ASO-induced skipping of exons 16, 18, and 21 results in reduced in vitro cell viability and EGFR signaling inhibition in H292, PC9, and PC9-GR cells. Cell viability was assessed in (a) H292, (b) PC9, and (c) PC9-GR cell lines measured using Cell Titer Glo Assay (Promega) and revealed that ASO targeting of exon 18 resulted in the largest reduction in cell viability across all three cell lines, whereas erlotinib only reduced viability in PC9 cells. Western blot analysis of (d) PC9 cells and (e) PC9-GR cells revealed that ASOs directed to the tyrosine kinase domain (exons 18 and 21) resulted in more profound suppression of EGFR signaling than targeting the transmembrane domain (exon 16). Blots show results for phosphorylation of EGFR on tyrosine (Y) 1,068, Akt at serine (S) 473, Erk targets at threonine (T) 202/tyrosine (Y) 204, and S6 at serine (S) 235/236. Cells were treated with 5 μM concentrations of the indicated ASOs and 100 nM erlotinib (ER). Neg1 and Neg2 are custom negative controls, and STD refers to the company-provided standard negative control. All the treatments lasted 48 h. Asterisks indicate two-tailed t-test significance using thresholds of *P < 0.05, **P < 0.01, and ***P < 0.001.

FIG. 4.

Pathway enrichment analysis of (a) combined proteomic analysis following EGFR ASO 16, 18, and 21 treatment compared with standard ASO control (STD) in PC9 cells.

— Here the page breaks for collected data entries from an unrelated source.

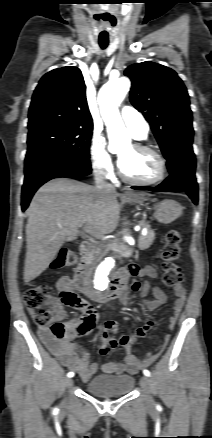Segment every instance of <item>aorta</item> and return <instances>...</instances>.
Here are the masks:
<instances>
[{"mask_svg": "<svg viewBox=\"0 0 212 438\" xmlns=\"http://www.w3.org/2000/svg\"><path fill=\"white\" fill-rule=\"evenodd\" d=\"M130 88V81L126 77H119L107 82L99 91L98 103L101 115L107 127L110 140L109 148L113 150L120 137L126 136V128L120 116L118 106L125 98ZM130 240L129 237H125ZM115 266L112 257L106 258L91 275L93 287L99 292L104 293L109 286L110 273Z\"/></svg>", "mask_w": 212, "mask_h": 438, "instance_id": "aorta-1", "label": "aorta"}]
</instances>
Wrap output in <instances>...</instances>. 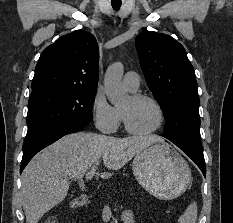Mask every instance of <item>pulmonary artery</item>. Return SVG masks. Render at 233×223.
Wrapping results in <instances>:
<instances>
[{"mask_svg":"<svg viewBox=\"0 0 233 223\" xmlns=\"http://www.w3.org/2000/svg\"><path fill=\"white\" fill-rule=\"evenodd\" d=\"M123 85L127 90L135 92L140 85L139 74L134 71H128L123 77Z\"/></svg>","mask_w":233,"mask_h":223,"instance_id":"e3ab8cb5","label":"pulmonary artery"}]
</instances>
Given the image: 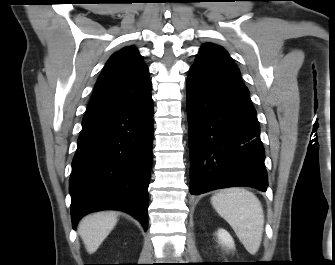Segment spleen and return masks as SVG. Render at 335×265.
Masks as SVG:
<instances>
[{"label":"spleen","instance_id":"spleen-1","mask_svg":"<svg viewBox=\"0 0 335 265\" xmlns=\"http://www.w3.org/2000/svg\"><path fill=\"white\" fill-rule=\"evenodd\" d=\"M218 214L233 228L245 249L258 251L264 228V213L259 199L245 188H227L211 197Z\"/></svg>","mask_w":335,"mask_h":265}]
</instances>
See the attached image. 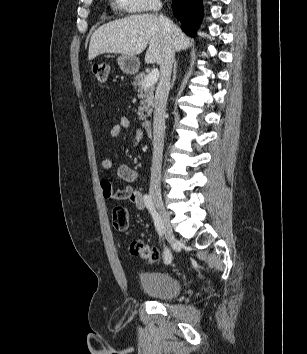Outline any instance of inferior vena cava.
<instances>
[{"instance_id": "1", "label": "inferior vena cava", "mask_w": 307, "mask_h": 354, "mask_svg": "<svg viewBox=\"0 0 307 354\" xmlns=\"http://www.w3.org/2000/svg\"><path fill=\"white\" fill-rule=\"evenodd\" d=\"M161 9L160 4H155V12ZM159 23L163 35V51L159 62L160 81L155 93V111L153 118V156L150 178V192L160 194L161 164L165 134V109L170 91V76L174 62V47L171 38V23L168 19L159 16Z\"/></svg>"}]
</instances>
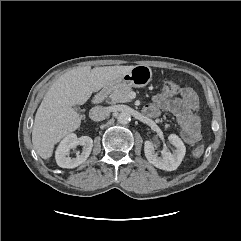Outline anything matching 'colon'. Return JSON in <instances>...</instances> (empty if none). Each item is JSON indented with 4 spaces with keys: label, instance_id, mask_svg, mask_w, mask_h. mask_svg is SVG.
I'll use <instances>...</instances> for the list:
<instances>
[{
    "label": "colon",
    "instance_id": "1",
    "mask_svg": "<svg viewBox=\"0 0 241 241\" xmlns=\"http://www.w3.org/2000/svg\"><path fill=\"white\" fill-rule=\"evenodd\" d=\"M178 92H179V87L173 82H166L161 89V93L165 97H173ZM204 151H205L204 146L199 145L194 149L193 155L195 157H201L204 154Z\"/></svg>",
    "mask_w": 241,
    "mask_h": 241
}]
</instances>
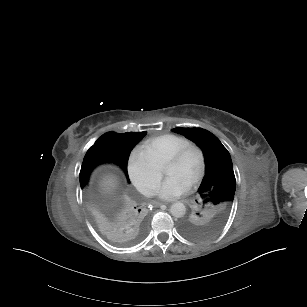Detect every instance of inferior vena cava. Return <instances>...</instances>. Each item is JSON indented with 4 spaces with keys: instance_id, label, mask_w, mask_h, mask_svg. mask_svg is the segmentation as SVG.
Returning a JSON list of instances; mask_svg holds the SVG:
<instances>
[{
    "instance_id": "inferior-vena-cava-1",
    "label": "inferior vena cava",
    "mask_w": 307,
    "mask_h": 307,
    "mask_svg": "<svg viewBox=\"0 0 307 307\" xmlns=\"http://www.w3.org/2000/svg\"><path fill=\"white\" fill-rule=\"evenodd\" d=\"M145 192H146V195H150V193H151V190H149V189H146V190H145Z\"/></svg>"
}]
</instances>
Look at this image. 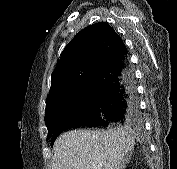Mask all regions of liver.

Comparable pathway enrichment was observed following (b) direct inhibition of EGFR using erlotinib treated relative to STD. Analysis was performed using the DE proteins. Figures represent pathways that enriched for increased (red) and decreased (blue) protein expression. All pathways have negative log10 P values >10. DE, differentially expressed.

FIG. 5.

Pathway enrichment analysis of (a) combined phosphoproteomic analysis following EGFR ASO 16, 18, and 21 treatment compared with standard ASO control (STD) in PC9 cells reveals inhibition of cell cycle and transcription and upregulation of apoptosis and EGFR (Erbb1) downstream pathways. Comparable pathway enrichment was observed following (b) direct inhibition of EGFR using erlotinib treated relative to STD. Analysis was performed using the DE proteins. Figures represent pathways that are formed only using upregulated DE proteins (red) and downregulated DE proteins (blue). All pathways were selected based on negative log10 P values >10.